WHAT IS BEING ASKED: How many lines below contain the word "Lens"? Answer with that number alone.

--- START ---

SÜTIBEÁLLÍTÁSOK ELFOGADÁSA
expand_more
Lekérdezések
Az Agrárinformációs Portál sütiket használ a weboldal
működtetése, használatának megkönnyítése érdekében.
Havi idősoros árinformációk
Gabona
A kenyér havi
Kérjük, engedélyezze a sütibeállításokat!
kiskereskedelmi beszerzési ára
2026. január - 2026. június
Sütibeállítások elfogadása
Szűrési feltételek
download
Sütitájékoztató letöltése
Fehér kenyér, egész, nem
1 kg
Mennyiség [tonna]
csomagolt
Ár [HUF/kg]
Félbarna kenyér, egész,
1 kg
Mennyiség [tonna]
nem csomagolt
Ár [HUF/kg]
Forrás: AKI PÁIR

--- END ---
--- START ---

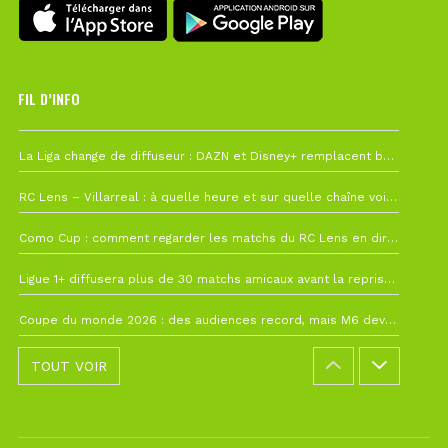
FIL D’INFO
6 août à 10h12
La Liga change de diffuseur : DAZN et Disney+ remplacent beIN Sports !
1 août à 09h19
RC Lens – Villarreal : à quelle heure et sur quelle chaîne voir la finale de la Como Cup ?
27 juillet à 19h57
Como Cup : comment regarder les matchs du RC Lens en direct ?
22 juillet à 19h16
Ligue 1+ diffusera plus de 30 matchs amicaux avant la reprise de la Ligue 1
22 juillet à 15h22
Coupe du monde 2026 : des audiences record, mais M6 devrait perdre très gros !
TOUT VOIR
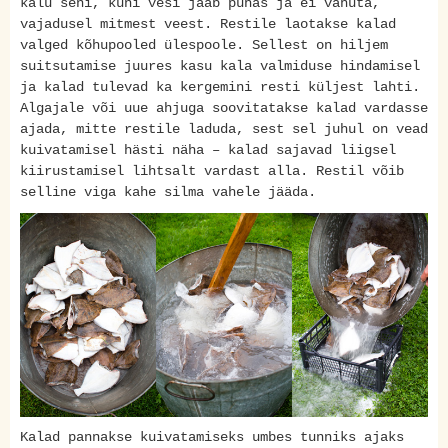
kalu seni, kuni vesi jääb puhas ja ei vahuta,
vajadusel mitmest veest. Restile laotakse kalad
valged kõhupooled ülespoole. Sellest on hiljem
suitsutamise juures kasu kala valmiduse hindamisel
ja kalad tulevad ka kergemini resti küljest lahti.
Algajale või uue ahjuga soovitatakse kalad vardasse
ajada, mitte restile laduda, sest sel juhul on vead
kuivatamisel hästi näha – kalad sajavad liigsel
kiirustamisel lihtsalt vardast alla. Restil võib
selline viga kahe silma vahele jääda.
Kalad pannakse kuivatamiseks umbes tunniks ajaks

--- END ---
--- START ---

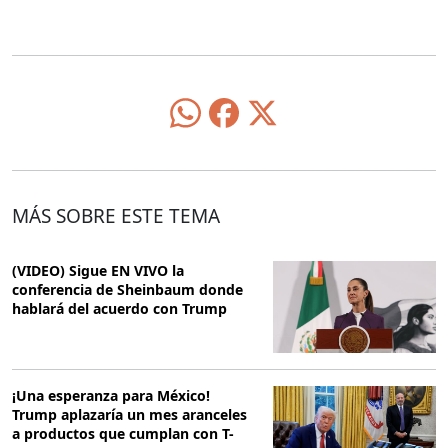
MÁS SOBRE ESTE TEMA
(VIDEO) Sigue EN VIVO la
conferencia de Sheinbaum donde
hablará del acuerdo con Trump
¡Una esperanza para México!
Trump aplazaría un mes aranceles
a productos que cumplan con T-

--- END ---

WRITTEN RESPONSE: 2